Son approche innovante de la lutte contre la pauvreté a connu un regain d'intérêt depuis qu'elle lui a valu de recevoir le prix Nobel de la paix le mois dernier.

Les participants au sommet du microcrédit, qui se tient du 12 au 15 novembre se sont fixé pour objectif de parvenir d'ici 2015 à ce que 175 millions de personnes parmi les plus pauvres du monde aient pu bénéficier de microcrédits.

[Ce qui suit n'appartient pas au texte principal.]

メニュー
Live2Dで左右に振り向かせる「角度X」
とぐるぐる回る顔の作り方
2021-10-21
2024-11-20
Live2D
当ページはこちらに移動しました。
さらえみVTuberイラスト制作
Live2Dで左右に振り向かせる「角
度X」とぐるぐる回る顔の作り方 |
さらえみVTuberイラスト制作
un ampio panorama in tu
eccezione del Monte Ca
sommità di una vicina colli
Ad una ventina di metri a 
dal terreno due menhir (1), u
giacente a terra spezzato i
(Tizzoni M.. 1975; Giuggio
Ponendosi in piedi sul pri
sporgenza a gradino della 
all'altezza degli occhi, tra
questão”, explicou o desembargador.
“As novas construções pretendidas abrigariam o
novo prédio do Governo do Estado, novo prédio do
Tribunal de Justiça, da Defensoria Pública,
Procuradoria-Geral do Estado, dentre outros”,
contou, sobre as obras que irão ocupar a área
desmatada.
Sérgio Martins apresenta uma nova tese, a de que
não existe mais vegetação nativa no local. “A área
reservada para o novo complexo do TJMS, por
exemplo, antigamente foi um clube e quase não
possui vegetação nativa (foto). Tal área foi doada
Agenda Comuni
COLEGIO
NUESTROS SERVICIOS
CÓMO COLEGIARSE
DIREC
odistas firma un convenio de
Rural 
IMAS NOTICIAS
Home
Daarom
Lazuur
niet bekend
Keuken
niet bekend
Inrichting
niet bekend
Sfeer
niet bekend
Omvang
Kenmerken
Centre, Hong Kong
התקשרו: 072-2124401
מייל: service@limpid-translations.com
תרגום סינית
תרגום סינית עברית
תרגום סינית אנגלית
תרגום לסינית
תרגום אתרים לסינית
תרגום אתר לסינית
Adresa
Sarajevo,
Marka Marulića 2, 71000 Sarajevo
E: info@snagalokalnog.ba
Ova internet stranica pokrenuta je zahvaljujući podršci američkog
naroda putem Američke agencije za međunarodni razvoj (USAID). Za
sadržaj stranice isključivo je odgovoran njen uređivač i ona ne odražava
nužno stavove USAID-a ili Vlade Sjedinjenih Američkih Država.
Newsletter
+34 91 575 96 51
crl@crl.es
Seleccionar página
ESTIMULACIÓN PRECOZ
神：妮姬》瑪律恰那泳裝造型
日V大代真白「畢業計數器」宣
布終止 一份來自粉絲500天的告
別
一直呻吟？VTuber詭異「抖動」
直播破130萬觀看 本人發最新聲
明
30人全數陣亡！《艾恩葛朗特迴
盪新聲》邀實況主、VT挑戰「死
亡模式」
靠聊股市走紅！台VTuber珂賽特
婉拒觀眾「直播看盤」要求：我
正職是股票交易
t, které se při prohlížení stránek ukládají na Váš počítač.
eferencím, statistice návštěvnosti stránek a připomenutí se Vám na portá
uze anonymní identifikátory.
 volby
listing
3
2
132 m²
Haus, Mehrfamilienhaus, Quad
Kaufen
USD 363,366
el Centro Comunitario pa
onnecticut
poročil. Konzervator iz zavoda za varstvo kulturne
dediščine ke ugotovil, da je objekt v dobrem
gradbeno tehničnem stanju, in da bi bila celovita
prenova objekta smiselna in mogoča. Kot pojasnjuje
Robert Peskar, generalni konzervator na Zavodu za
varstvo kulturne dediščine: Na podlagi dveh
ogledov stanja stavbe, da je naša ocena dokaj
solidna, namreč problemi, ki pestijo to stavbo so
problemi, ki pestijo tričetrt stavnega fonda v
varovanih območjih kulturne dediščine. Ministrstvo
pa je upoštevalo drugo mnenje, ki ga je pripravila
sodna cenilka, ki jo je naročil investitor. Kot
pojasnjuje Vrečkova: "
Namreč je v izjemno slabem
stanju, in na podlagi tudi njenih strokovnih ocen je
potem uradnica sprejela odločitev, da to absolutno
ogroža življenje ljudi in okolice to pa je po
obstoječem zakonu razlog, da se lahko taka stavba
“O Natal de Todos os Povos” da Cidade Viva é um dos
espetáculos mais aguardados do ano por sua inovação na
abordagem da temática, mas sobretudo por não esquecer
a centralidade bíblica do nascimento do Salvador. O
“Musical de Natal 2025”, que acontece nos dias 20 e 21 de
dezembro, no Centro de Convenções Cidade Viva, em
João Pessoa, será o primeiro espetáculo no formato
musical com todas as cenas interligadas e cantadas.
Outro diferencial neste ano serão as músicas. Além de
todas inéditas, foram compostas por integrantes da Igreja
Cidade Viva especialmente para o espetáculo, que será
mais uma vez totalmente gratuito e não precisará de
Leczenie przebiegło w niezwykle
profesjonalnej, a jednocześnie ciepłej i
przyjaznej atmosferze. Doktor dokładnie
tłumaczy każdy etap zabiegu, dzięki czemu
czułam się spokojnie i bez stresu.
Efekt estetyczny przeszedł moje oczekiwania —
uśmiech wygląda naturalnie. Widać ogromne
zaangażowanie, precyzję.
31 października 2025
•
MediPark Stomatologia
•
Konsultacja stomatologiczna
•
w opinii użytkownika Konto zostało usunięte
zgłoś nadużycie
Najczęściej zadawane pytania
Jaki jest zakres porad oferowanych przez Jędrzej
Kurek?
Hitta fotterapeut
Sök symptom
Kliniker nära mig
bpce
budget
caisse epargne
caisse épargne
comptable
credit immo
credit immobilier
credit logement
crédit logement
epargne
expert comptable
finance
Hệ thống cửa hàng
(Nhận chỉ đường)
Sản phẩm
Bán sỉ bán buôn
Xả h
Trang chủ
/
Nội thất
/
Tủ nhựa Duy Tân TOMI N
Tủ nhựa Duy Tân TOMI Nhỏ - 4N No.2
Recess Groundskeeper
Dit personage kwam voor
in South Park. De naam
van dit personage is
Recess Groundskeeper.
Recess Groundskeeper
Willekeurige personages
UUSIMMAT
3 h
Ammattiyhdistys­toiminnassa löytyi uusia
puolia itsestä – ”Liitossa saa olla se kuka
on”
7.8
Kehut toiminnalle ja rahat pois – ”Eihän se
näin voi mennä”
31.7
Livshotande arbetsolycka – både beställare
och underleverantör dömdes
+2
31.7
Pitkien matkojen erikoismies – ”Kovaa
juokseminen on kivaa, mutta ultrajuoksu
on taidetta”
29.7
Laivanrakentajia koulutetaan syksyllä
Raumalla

Ils estiment avoir pu aider quelque 82 millions de personnes de cette façon depuis le premier sommet du microcrédit qui s'était tenu à Washington en 1997.

Outre M. Yunus, la reine Sophie d'Espagne, des ministres du Canada, du Pakistan et du Honduras, des banquiers et des hommes d'affaires assistent au sommet auquel participent quelque 2000 militants et spécialistes du microcrédit.